- **What is expected**: Filter the listing below down to the lines with the word "sono" and copy those.

- **Material for the task**:
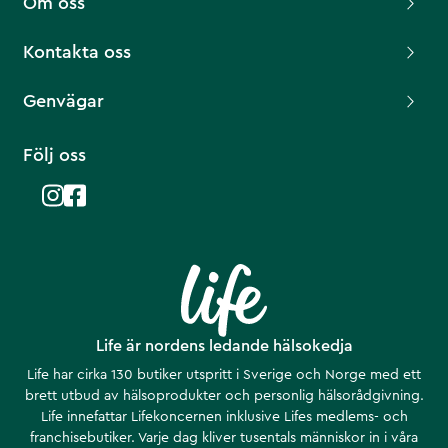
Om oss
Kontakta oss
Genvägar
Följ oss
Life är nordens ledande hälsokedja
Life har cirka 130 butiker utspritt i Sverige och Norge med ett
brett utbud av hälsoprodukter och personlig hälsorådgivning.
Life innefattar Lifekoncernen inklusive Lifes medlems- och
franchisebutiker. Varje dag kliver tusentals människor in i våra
==
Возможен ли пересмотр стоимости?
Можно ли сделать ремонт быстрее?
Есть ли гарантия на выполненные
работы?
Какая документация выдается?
...
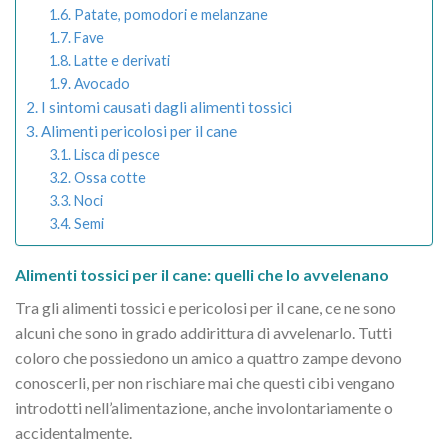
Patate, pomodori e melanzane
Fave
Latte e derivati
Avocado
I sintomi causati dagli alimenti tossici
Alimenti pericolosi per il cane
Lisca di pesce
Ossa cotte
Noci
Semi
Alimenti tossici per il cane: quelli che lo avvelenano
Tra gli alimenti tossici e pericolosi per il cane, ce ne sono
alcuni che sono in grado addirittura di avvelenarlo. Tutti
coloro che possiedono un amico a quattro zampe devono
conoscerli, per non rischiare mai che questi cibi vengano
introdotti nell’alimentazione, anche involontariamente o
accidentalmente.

- **Task result**:
Tra gli alimenti tossici e pericolosi per il cane, ce ne sono
alcuni che sono in grado addirittura di avvelenarlo. Tutti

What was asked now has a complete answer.